## Exercise aim
Please return the data that follows precisely as written, but without the images.

## Saved data entries
++++++
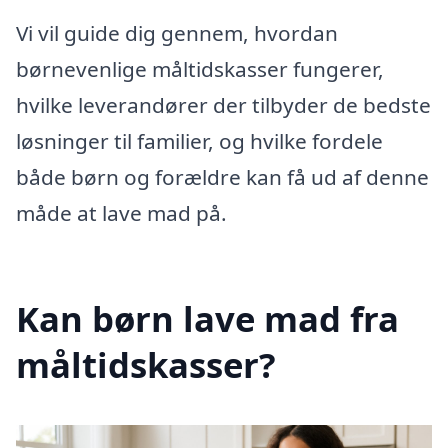
Vi vil guide dig gennem, hvordan
børnevenlige måltidskasser fungerer,
hvilke leverandører der tilbyder de bedste
løsninger til familier, og hvilke fordele
både børn og forældre kan få ud af denne
måde at lave mad på.
Kan børn lave mad fra
måltidskasser?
++++++
## Solution below
Vi vil guide dig gennem, hvordan
børnevenlige måltidskasser fungerer,
hvilke leverandører der tilbyder de bedste
løsninger til familier, og hvilke fordele
både børn og forældre kan få ud af denne
måde at lave mad på.
Kan børn lave mad fra
måltidskasser?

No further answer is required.